私はブランドごとに最適化した体験を提供すべきと考え、常に良いツールを追い求めています。『PAUL&JOE』はパーソナライズをより重視したいフェーズに入ったため、Klaviyoよりもきめ細やかなアプローチができ、メール到達率も高いDotdigitalを選びました。ただし、Klaviyoでも十分なアプローチは可能だと思います」(アルビオン 榊原氏)

「TSIグループは、多くのブランドとチャネルを抱えているため、ウェブ接客、メール、LINE、広告などあらゆるチャネルを一元管理できるツールを求めていました。mix.tokyoのリニューアル時にツールの見直しを行い、Klaviyoも候補に挙がりましたが、KARTEでできるチャネル横断型の仕掛けや運用移行のコストを踏まえた結果、乗り換えはせずに今に至ります」(TSI 岸氏)

販促強化のためMA運用を分業化した土屋鞄製造所 イオンスポーツ・ヘラルボニーの体制は?
続いて、メール/MAの運用実態について各社の回答が紹介された。

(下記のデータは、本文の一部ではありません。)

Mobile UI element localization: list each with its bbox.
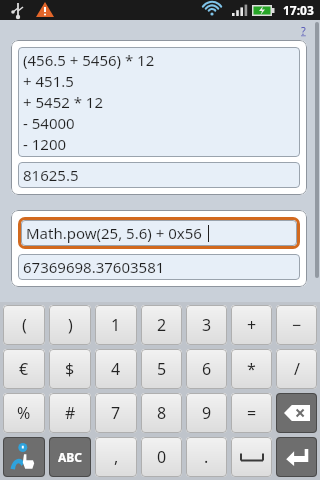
staticText: 2 — [157, 314, 167, 336]
button[interactable]: * — [231, 349, 272, 389]
staticText: 17:03 — [283, 2, 314, 18]
staticText: + 451.5 — [23, 71, 74, 91]
button[interactable]: Backspace — [276, 393, 317, 433]
staticText: 67369698.37603581 — [23, 257, 165, 277]
staticText: + — [247, 314, 257, 336]
staticText: = — [247, 402, 257, 424]
staticText: , — [114, 446, 119, 468]
staticText: 3 — [202, 314, 212, 336]
staticText: ABC — [58, 449, 82, 465]
button[interactable]: 7 — [95, 393, 137, 433]
button[interactable]: (456.5 + 5456) * 12 — [11, 40, 307, 195]
button[interactable]: / — [276, 349, 317, 389]
button[interactable]: − — [276, 305, 317, 345]
button[interactable]: , — [95, 437, 137, 477]
staticText: 6 — [202, 358, 212, 380]
button[interactable]: 2 — [141, 305, 182, 345]
button[interactable]: 67369698.37603581 — [23, 257, 295, 277]
button[interactable]: 0 — [141, 437, 182, 477]
button[interactable]: $ — [49, 349, 91, 389]
button[interactable]: . — [186, 437, 227, 477]
button[interactable]: ( — [3, 305, 45, 345]
staticText: 0 — [157, 446, 167, 468]
button[interactable]: 8 — [141, 393, 182, 433]
staticText: - 1200 — [23, 134, 67, 154]
staticText: ( — [22, 314, 27, 336]
staticText: 4 — [111, 358, 121, 380]
button[interactable]: ABC — [49, 437, 91, 477]
button[interactable]: 1 — [95, 305, 137, 345]
button[interactable]: 5 — [141, 349, 182, 389]
staticText: * — [247, 358, 256, 380]
staticText: Math.pow(25, 5.6) + 0x56 — [26, 223, 202, 243]
button[interactable]: Math.pow(25, 5.6) + 0x56 — [11, 210, 307, 287]
staticText: # — [65, 402, 76, 424]
staticText: . — [204, 446, 209, 468]
staticText: 5 — [157, 358, 167, 380]
staticText: € — [19, 358, 29, 380]
staticText: - 54000 — [23, 113, 75, 133]
staticText: 8 — [157, 402, 167, 424]
button[interactable]: 3 — [186, 305, 227, 345]
button[interactable]: Space — [231, 437, 272, 477]
button[interactable]: + — [231, 305, 272, 345]
staticText: − — [292, 314, 302, 336]
button[interactable]: Swipe input — [3, 437, 45, 477]
button[interactable]: % — [3, 393, 45, 433]
button[interactable]: = — [231, 393, 272, 433]
staticText: 1 — [111, 314, 121, 336]
button[interactable]: 81625.5 — [23, 165, 295, 185]
staticText: 9 — [202, 402, 212, 424]
button[interactable]: 9 — [186, 393, 227, 433]
button[interactable]: # — [49, 393, 91, 433]
button[interactable]: ? — [301, 23, 306, 38]
staticText: 7 — [111, 402, 121, 424]
staticText: (456.5 + 5456) * 12 — [23, 50, 155, 70]
staticText: 81625.5 — [23, 165, 79, 185]
staticText: % — [17, 402, 31, 424]
button[interactable]: € — [3, 349, 45, 389]
staticText: $ — [65, 358, 75, 380]
button[interactable]: 4 — [95, 349, 137, 389]
staticText: / — [294, 358, 300, 380]
staticText: ) — [68, 314, 73, 336]
button[interactable]: 6 — [186, 349, 227, 389]
button[interactable]: Enter — [276, 437, 317, 477]
staticText: + 5452 * 12 — [23, 92, 104, 112]
button[interactable]: ) — [49, 305, 91, 345]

顧客の嗜好が細分化し、パーソナライズされたアプローチが求められる一方でEC担当者はタスクが多く、「思うようなアプローチが実践できていない」と悩む方も多いのではないだろうか。ここでは、課題と向き合う各社の工夫が垣間見える回答を得られた。

「私は、土屋鞄製造所で大人用の鞄を対象に、CRO(コンバージョン率最適化)とCRMを担当しています。現在、サービス機能の開発やサイト改善、CRM施策の企画・推進はグロースマーケティング部が主導する体制です。一方、事業部は日々の販促や在庫管理などオペレーションに特化することで、より効率的な運営が可能になりました」(土屋鞄製造所 持丸氏)

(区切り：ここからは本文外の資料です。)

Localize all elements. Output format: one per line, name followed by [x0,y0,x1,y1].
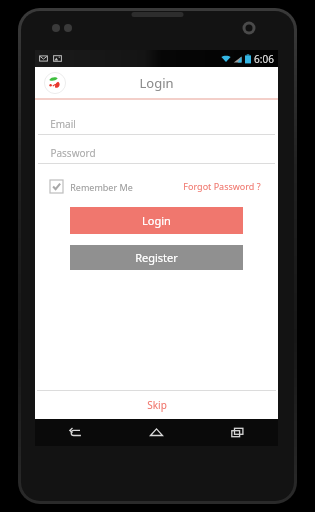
staticText: Register [135,250,178,265]
button[interactable]: Email [35,114,278,135]
staticText: Remember Me [70,181,133,193]
button[interactable]: Recent apps [197,419,278,446]
button[interactable]: App logo [44,72,66,94]
button[interactable]: Back [35,419,116,446]
staticText: 6:06 [254,52,274,66]
staticText: Login [142,213,171,228]
staticText: Password [50,146,96,160]
button[interactable]: Remember Me [50,180,133,193]
button[interactable]: Register [70,245,243,270]
button[interactable]: Login [70,207,243,234]
button[interactable]: Forgot Password ? [181,178,263,194]
button[interactable]: Skip [35,391,278,419]
staticText: Skip [147,398,167,412]
staticText: Login [139,74,174,92]
staticText: Forgot Password ? [183,180,261,192]
button[interactable]: Password [35,143,278,164]
staticText: Email [50,117,76,131]
button[interactable]: Home [116,419,197,446]
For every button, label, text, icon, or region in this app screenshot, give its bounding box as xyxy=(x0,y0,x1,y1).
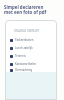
staticText: Kantoorartikelen xyxy=(15,62,37,66)
button[interactable]: Lunch zakelijk xyxy=(5,44,57,52)
staticText: Lunch zakelijk xyxy=(15,46,33,50)
staticText: Parkeerkosten xyxy=(15,38,34,42)
staticText: Simpel declareren met een foto of pdf xyxy=(4,4,47,15)
staticText: Overnachting xyxy=(15,68,33,72)
button[interactable]: Kantoorartikelen xyxy=(5,60,57,68)
staticText: ONLANGS GEBRUIKT xyxy=(14,29,40,33)
button[interactable]: Overnachting xyxy=(5,68,57,72)
button[interactable]: Parkeerkosten xyxy=(5,36,57,44)
staticText: Treinreis xyxy=(15,54,26,58)
button[interactable]: Treinreis xyxy=(5,52,57,60)
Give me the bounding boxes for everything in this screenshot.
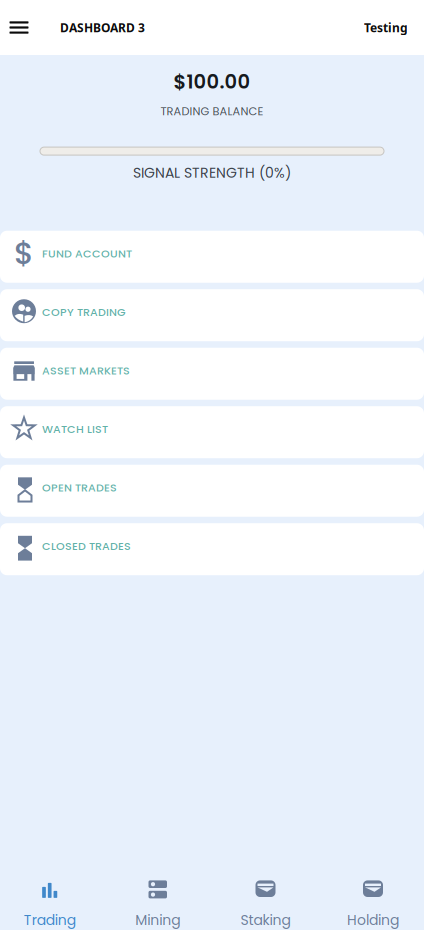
staticText: Testing [364, 20, 408, 35]
button[interactable]: Menu [0, 6, 38, 50]
staticText: SIGNAL STRENGTH (0%) [133, 163, 291, 183]
staticText: $ [14, 231, 34, 274]
staticText: TRADING BALANCE [160, 103, 264, 119]
button[interactable]: Holding [315, 880, 424, 930]
staticText: Trading [24, 910, 76, 930]
button[interactable]: Mining [99, 880, 216, 930]
staticText: CLOSED TRADES [42, 538, 131, 554]
staticText: Holding [347, 910, 399, 930]
button[interactable]: Staking [216, 880, 315, 930]
staticText: ASSET MARKETS [42, 363, 130, 378]
button[interactable]: CLOSED TRADES [0, 523, 424, 575]
button[interactable]: $ [0, 231, 424, 283]
staticText: OPEN TRADES [42, 480, 117, 496]
button[interactable]: Trading [0, 880, 99, 930]
staticText: DASHBOARD 3 [60, 20, 145, 35]
staticText: COPY TRADING [42, 304, 126, 320]
button[interactable]: ASSET MARKETS [0, 348, 424, 400]
staticText: FUND ACCOUNT [42, 246, 132, 262]
button[interactable]: OPEN TRADES [0, 465, 424, 517]
staticText: WATCH LIST [42, 422, 108, 437]
staticText: Mining [135, 910, 180, 930]
button[interactable]: COPY TRADING [0, 289, 424, 341]
button[interactable]: Testing [364, 10, 424, 45]
staticText: Staking [240, 910, 290, 930]
button[interactable]: WATCH LIST [0, 406, 424, 458]
staticText: $100.00 [174, 68, 250, 95]
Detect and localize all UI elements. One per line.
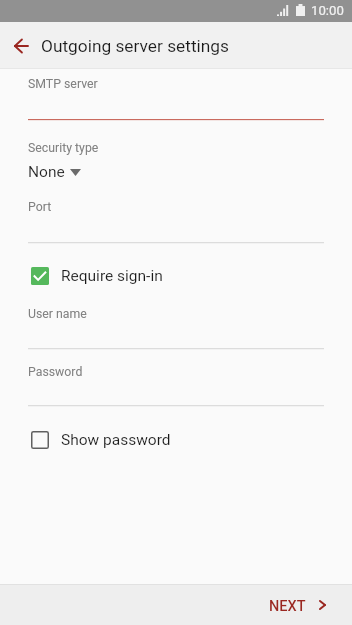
button[interactable]: NEXT — [255, 586, 344, 625]
staticText: None — [28, 163, 65, 181]
staticText: Port — [28, 200, 52, 214]
button[interactable]: None — [0, 158, 352, 186]
button[interactable]: Require sign-in — [0, 258, 352, 294]
staticText: 10:00 — [311, 3, 344, 18]
staticText: SMTP server — [28, 77, 98, 91]
staticText: NEXT — [269, 598, 306, 615]
staticText: Require sign-in — [61, 267, 163, 285]
button[interactable]: Show password — [0, 422, 352, 458]
staticText: Security type — [28, 141, 99, 155]
staticText: Password — [28, 365, 83, 379]
button[interactable]: Navigate up — [0, 22, 42, 69]
staticText: Outgoing server settings — [41, 36, 229, 56]
staticText: Show password — [61, 431, 171, 449]
staticText: User name — [28, 307, 87, 321]
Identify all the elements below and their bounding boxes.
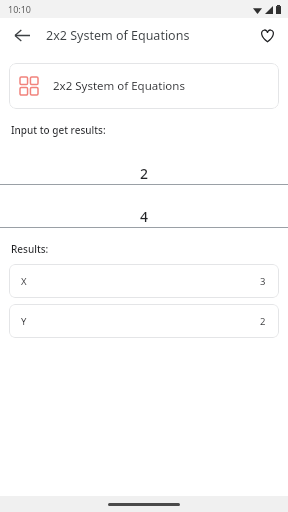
staticText: 10:10 [8,3,32,15]
staticText: 2x2 System of Equations [53,78,185,94]
staticText: X [21,275,27,288]
button[interactable]: 2 [0,154,288,194]
staticText: 2x2 System of Equations [46,27,190,44]
staticText: 4 [133,207,155,226]
button[interactable]: 2x2 System of Equations [9,63,279,109]
staticText: 2 [260,315,266,328]
button[interactable]: Back [8,21,36,49]
staticText: Input to get results: [11,123,106,137]
staticText: 2 [133,164,155,183]
button[interactable]: Y [9,304,279,338]
button[interactable]: Favorite [253,21,281,49]
button[interactable]: 4 [0,207,288,228]
staticText: Y [21,315,27,328]
staticText: Results: [11,242,49,256]
button[interactable]: X [9,264,279,298]
staticText: 3 [260,275,266,288]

「イオンスポーツが運営する『ZEROFIT公式オンラインストア』では、少人数体制のため、内容の決定から運用・チェックまでを一貫して担当しております。こう伝えると膨大な作業に見えるかもしれませんが、Klaviyoで型を決めればルーティン化が可能です。今は分析や振り返りをする曜日・時間を確保し、そのタイミングで『いつ』『誰に』『何を配信するか』を決めてメール作成・配信設定を実施。翌週に結果を踏まえて次の配信に生かすフローで回しています。
最初は、英語表示に抵抗感があり使い方がわからず全配信に終始していましたが、今回一緒に登壇している榊原さんにレクチャーいただいてからはコツをつかんで、やりたい施策を形にできるようになりました。慣れれば直感的に使えるので、Klaviyoは非常に便利なツールだと思います」(イオンスポーツ 山﨑氏)

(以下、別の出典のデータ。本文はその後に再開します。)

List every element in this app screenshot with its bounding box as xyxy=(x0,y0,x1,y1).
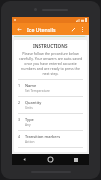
button[interactable]: Home xyxy=(37,154,63,165)
staticText: Please follow the procedure below carefu… xyxy=(18,51,83,76)
button[interactable]: 3 xyxy=(18,114,83,130)
staticText: 2 xyxy=(18,100,21,105)
staticText: INSTRUCTIONS xyxy=(33,43,68,49)
staticText: Type xyxy=(25,117,34,122)
staticText: Units xyxy=(25,106,33,110)
staticText: Any xyxy=(25,123,31,127)
staticText: 4 xyxy=(18,134,21,139)
staticText: Set Temperature xyxy=(25,89,50,93)
button[interactable]: Recents xyxy=(63,154,89,165)
button[interactable]: Back xyxy=(12,154,37,165)
staticText: Ice Utensils xyxy=(27,26,56,33)
button[interactable]: 2 xyxy=(18,97,83,113)
button[interactable]: 4 xyxy=(18,131,83,147)
staticText: Quantity xyxy=(25,100,42,105)
staticText: 1 xyxy=(18,83,21,88)
staticText: Name xyxy=(25,83,37,88)
button[interactable]: Back xyxy=(15,25,24,34)
button[interactable]: More options xyxy=(78,25,86,33)
button[interactable]: Edit xyxy=(69,25,78,34)
button[interactable]: 1 xyxy=(18,80,83,96)
staticText: 3 xyxy=(18,117,21,122)
staticText: Transition markers xyxy=(25,134,61,139)
staticText: Action xyxy=(25,140,35,144)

ヘラルボニーでは、ECサイトやCSを含むオンライン上の顧客接点すべてを北村氏らのチームが手がけており、業務委託のライターなどの手を借りながらメール/MA推進を行っているとのこと。ブランドの根幹部分にも関わる企画やスケジュール策定、数値の振り返りは北村氏が担い、アンケートなどで顧客の生の声も聞きながら、配信頻度や訴求内容の磨き込みを続けているという。
店頭接客にヒントを得て顧客からの申し出が0件に ANNA SUIが配信した“あるシナリオ”とは
CRM施策をより効率的かつ効果的なものにするには、イオンスポーツの山﨑氏が語ったようなルーティン化や、ヘラルボニーの北村氏が実践する配信頻度・内容の磨き込みも欠かせない。ここでは、Klaviyoを使ってセグメントやシナリオをいくつ設定しているか、PDCAサイクルを回す中で効果があった取り組みなどについて触れられた。
「2021年に入社した当初から、MinimalではKlaviyoが導入されていましたが、1年超で100個以上のセグメントを作成しました。意図的に増やしたわけではなく、送りたいコンテンツや購買履歴、サブスク入会有無などの会員ステータス、Shopifyの顧客タグなどを掛け合わせていったらこうなりましたね。ただし、頻繁に使っているのは10個程度です。
シナリオは稼働中のものが20個ほどで、F2転換に注力しています。『購入後に同梱物に反応した』などのトリガーを起点に設計したステップメールが、効果を上げています」(Minimal 兒嶋氏)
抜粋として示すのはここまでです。